Cynegeticus (Greek: Κυνηγετικός, Kynegetikos "related to hunting" from κυνηγέω "I hunt"), is a treatise by the ancient Greek philosopher and military leader Xenophon, usually translated as "On Hunting" or "Hunting with Dogs."
It is one of the four works by Xenophon on arts or skills (each ends with -ikos/-icus). The other three are: Hipparchicus ("The Skilled Cavalry Commander") Peri Hippikes ("On Horsemanship"), Oeconomicus ("On Estate Management").

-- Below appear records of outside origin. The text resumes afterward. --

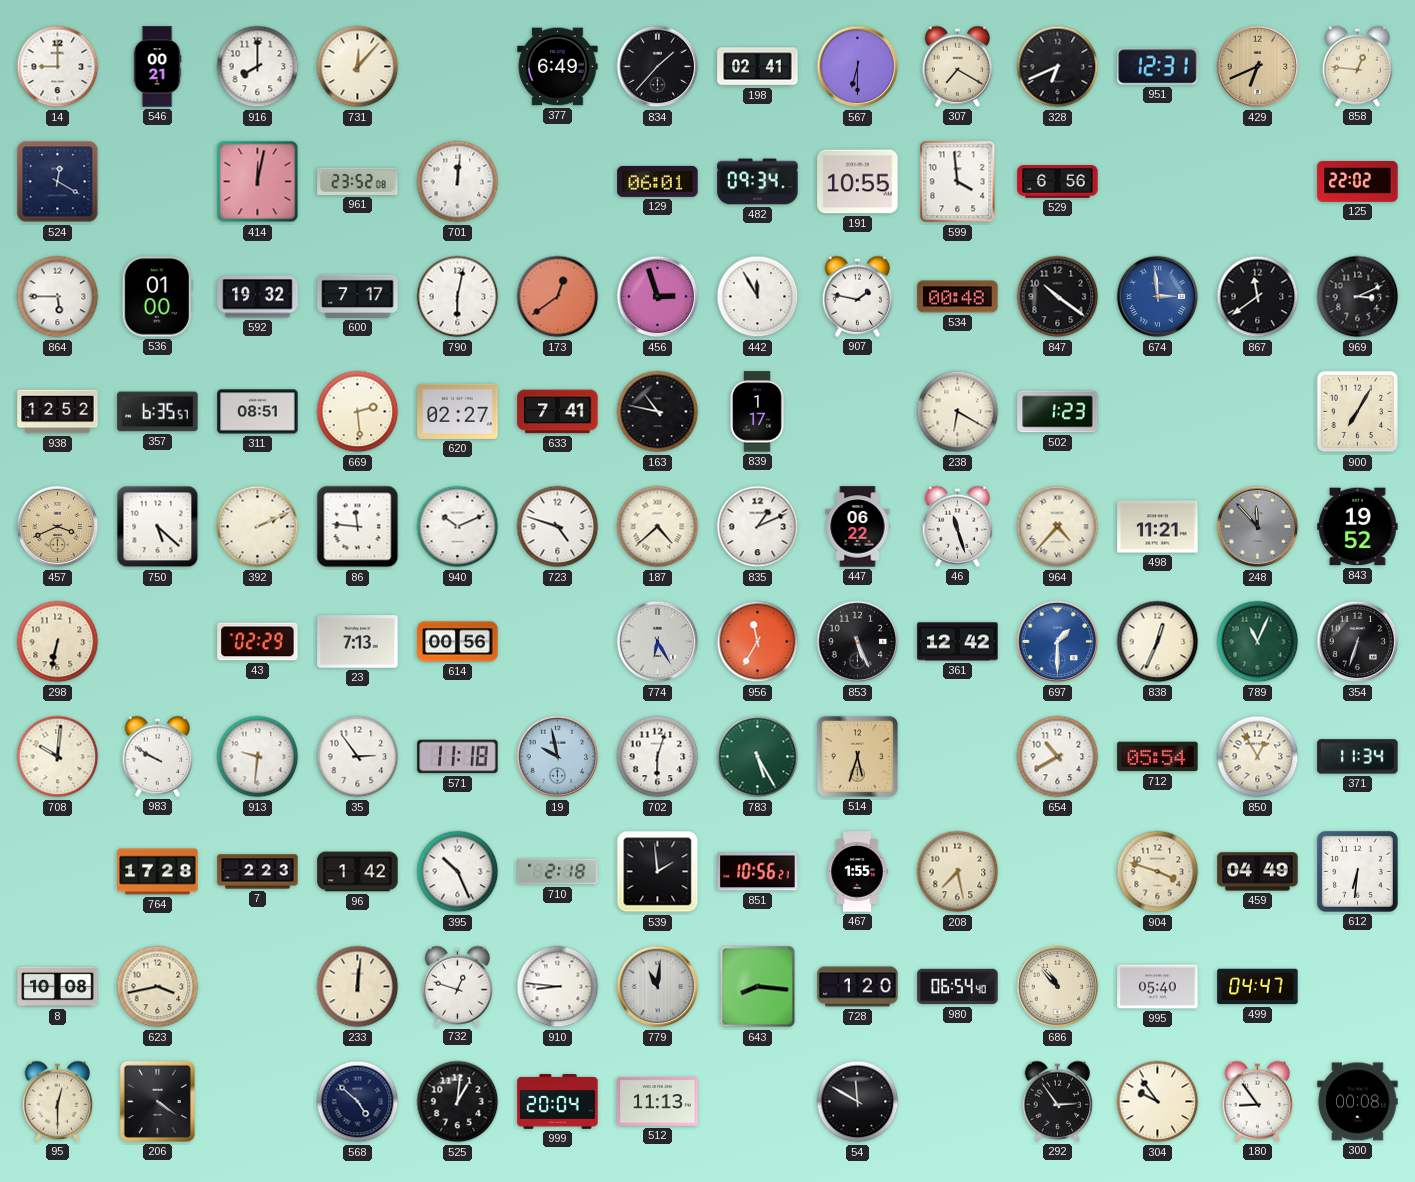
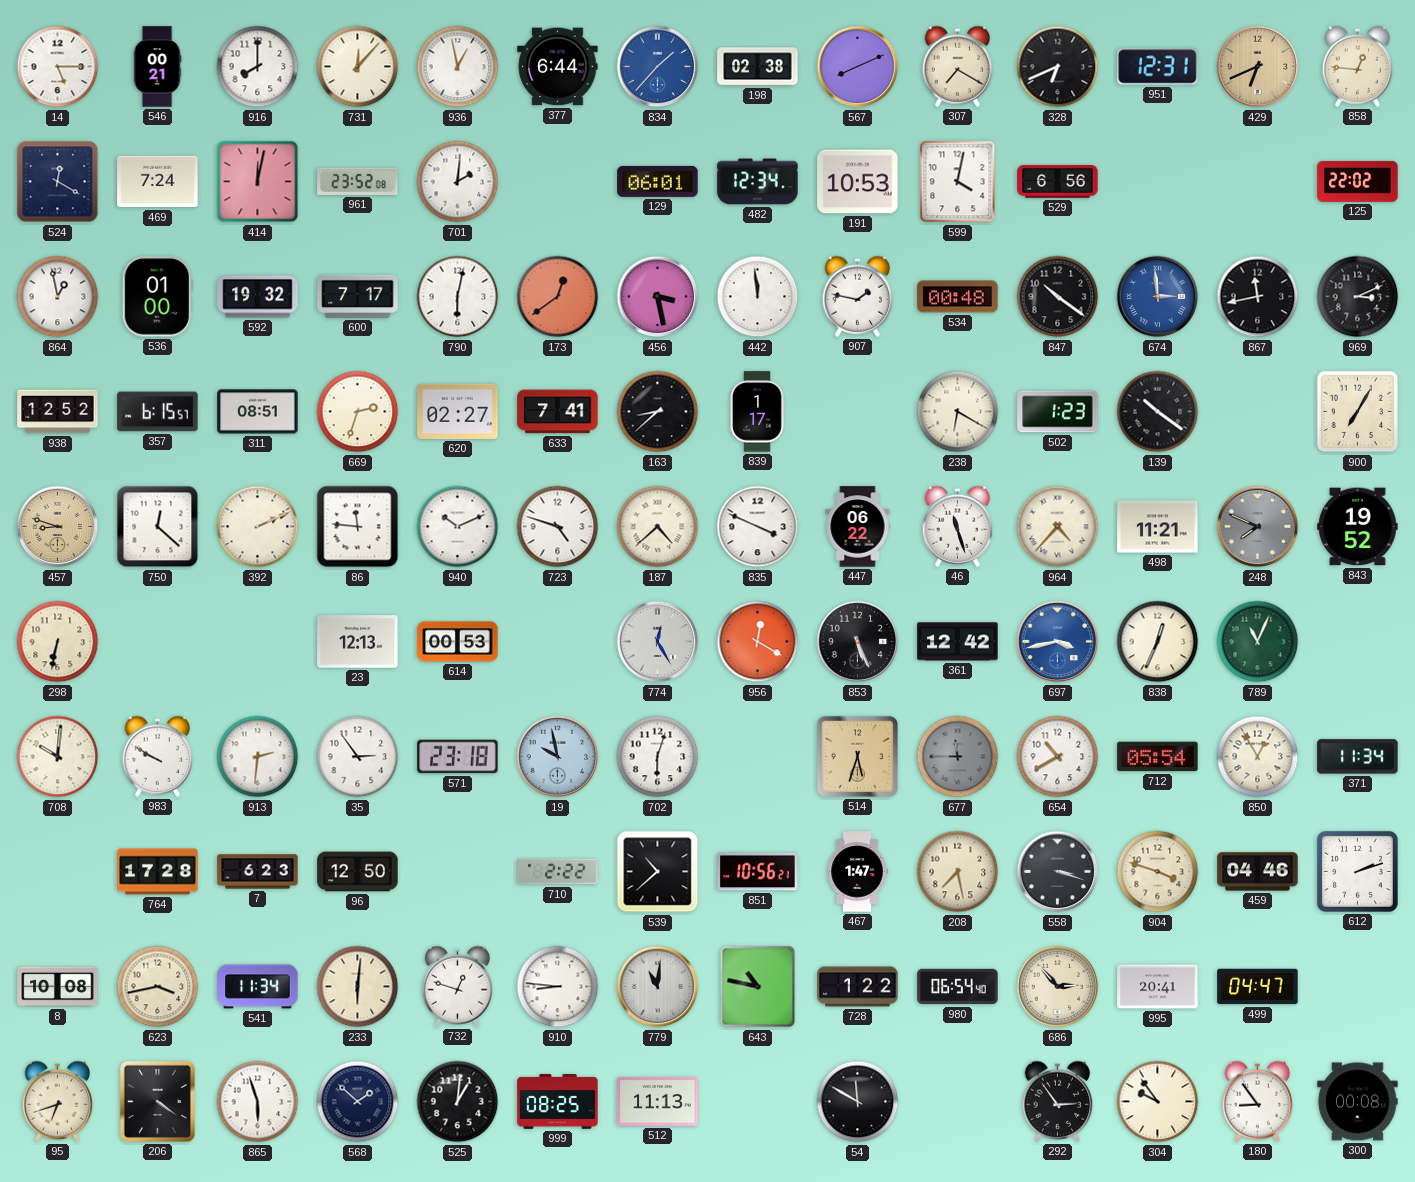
14: 9:00 -> 5:15
936: none -> 12:58
377: 6:49 -> 6:44
834 dial: black -> blue
198: 02:41 -> 02:38
567: 6:30 -> 8:11
469: none -> 7:24
701: 12:01 -> 2:01
482: 09:34 -> 12:34
191: 10:55 -> 10:53
599: 3:59 -> 4:02
864: 5:45 -> 12:58
456: 2:57 -> 3:28
442: 11:55 -> 11:59
867: 11:39 -> 11:43
357: 6:35 -> 6:15
669: 2:29 -> 2:33
163: 10:47 -> 8:38
139: none -> 10:21
457: 3:41 -> 8:48
750: 5:22 -> 12:22
835: 1:11 -> 3:49
248: 11:53 -> 7:49
43: 02:29 -> none
23: 7:13 -> 12:13
614: 00:56 -> 00:53
774: 6:25 -> 12:25
956: 11:35 -> 12:20
697: 1:30 -> 3:43
354: 6:33 -> none
913: 9:31 -> 2:31
571: 11:18 -> 23:18
783: 5:25 -> none
677: none -> 11:45
7: 2:23 -> 6:23
96: 1:42 -> 12:50
395: 10:26 -> none
710: 2:18 -> 2:22
539: 1:59 -> 10:38
467: 1:55 -> 1:47
558: none -> 3:18
459: 04:49 -> 04:46
612: 6:31 -> 2:12
541: none -> 11:34
233: 12:01 -> 6:01
643: 8:16 -> 10:47
728: 1:20 -> 1:22
686: 10:53 -> 2:53
995: 05:40 -> 20:41
95: 12:30 -> 6:42
865: none -> 5:57
568: 4:52 -> 1:52
999: 20:04 -> 08:25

Xenophon begins discussing the importance of hunting and how the gods Apollo and Artemis bestowed game and hounds upon Chiron the gentle centaur who used hunting to teach twenty-one heroes. The heroes mentioned are: Cephalus, Asclepius, Meilanion, Nestor, Amphiaraus, Peleus, Telamon, Meleager, Theseus, Hippolytus, Palamedes, Odysseus, Menestheus, Diomedes, Castor, Polydeuces, Machaon, Podaleirius, Antilochus, Aeneas, and Achilles. Xenophon goes on to describe the excellence of each individual "hero," although many of his reasons are rather awkward upon other instances of them in literature. Hunting, Xenophon claims in the conclusion to the chapter, "are the means by which men become good in war and in all things out of which must come excellence in thought and word and deed" (I.18, E. C. Marchant translation).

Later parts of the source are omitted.